The autumn leaves are falling like rain. Although my neighbors are all barbarians and you, you are a thousand miles away, there are always two cups at my table.

T’ang Dynasty poem

Ten thousand flowers in spring, the moon in autumn, a cool breeze in summer, snow in winter. If your mind isn't clouded by unnecessary things, this is the best season of your life.

~ Wu-men ~


Saturday, April 25, 2015

Zen and Zhan Zhuang

At the time I was first learning the standing stake exercise, zhan zhuang, I was also reading a couple of great books on Zen: Zen Mind, Beginner's Mind and Hardcore Zen. The Zen idea has influenced my thinking on zhan zhuang ever since.

Over at the Taoist Meditation blog, there is a very nice post on this very topic. Below is an excerpt. The full post may be read here.


Zen meditation and zhan zhuang

Zhan zhuang is sometimes called standing meditation (and tai chi moving meditation). Meditation has different meanings in different disciplines, in Tibetan and most Hindu traditions, it is at-oneness with a spiritual figure, in most cases one suggested by a student's teacher according to the personality of a student, this is serious meditation.
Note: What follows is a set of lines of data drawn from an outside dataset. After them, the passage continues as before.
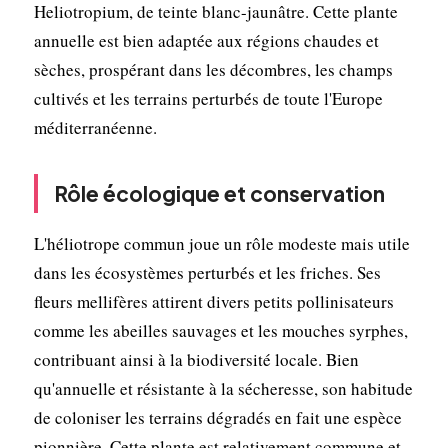
Heliotropium, de teinte blanc-jaunâtre. Cette plante
annuelle est bien adaptée aux régions chaudes et
sèches, prospérant dans les décombres, les champs
cultivés et les terrains perturbés de toute l'Europe
méditerranéenne.
Rôle écologique et conservation
L'héliotrope commun joue un rôle modeste mais utile
dans les écosystèmes perturbés et les friches. Ses
fleurs mellifères attirent divers petits pollinisateurs
comme les abeilles sauvages et les mouches syrphes,
contribuant ainsi à la biodiversité locale. Bien
qu'annuelle et résistante à la sécheresse, son habitude
de coloniser les terrains dégradés en fait une espèce
pionnière. Cette plante est relativement commune et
Or meditation can mean the modern mindfulness meditation tailoring to today's busy company executives looking for an easy way to rejuvenate one's tired body and mind. This is a kind of watered-down Zen meditation focusing on the here-and-now however one defines it.

Zhan zhuang is also about internal focusing or mindfulness. It focuses our attention to the internal dynamics of our chi cultivation, growth and balancing. In particular it focuses on our muscles and tendons, and the connectivity of these to deliver power, in tai chi lingo, such power is called Jing 勁。An internal perception of chi is crucial to the activation of Jing because its activation runs a route (chi channel) connecting our core to our peripherals. Delivery of power at peripheral (e.g. fist) is transmitted from the core (e.g. feet and pelvis) through an internally perceivable running route, the chi channel.

Many practitioners of zhan zhuang will have a good mental side-effect. His or her personality will become calmer. Most do not know why and therefore do not know how to manage it to get better results. This aspect actually has been promoted in the tradition of the art. Master Wang XiangZai was said to have conned the term "Martial art and Zen as one" 禪拳合一。

The essence of Zen meditation according to the Six Patriarch Hui Neng is "find one's true self" (明心見性)。How to find one's true self? A self which is not influenced by external events. For example, when  we are frustrated by our spouse, this is not our true self.  What is you? A common question in Zen Buddhism. Answers are very simple: for example, if you got a mirror, your can look at it to see your self; if you got people around looking at you (e.g when you are talking to them), you can infer your self from their facial expressions etc. Finding your self in a meditative state should be logically as simple as the above.

2 comments:

Zacky Chan said...

Out of all the different types of training I've experienced, none quite has the same great immediate and long term heavy effects of standing meditation. When I lose my bow and all of my training partners, I know I can return to just standing. Why I, or many others don't stand everyday, is a great mystery to me. Cool post! Great to be reading Cook Ding's Kitchen again.

Rick Matz said...

It's good to see you posting again. I think Kyudo must be a beautiful form of budo.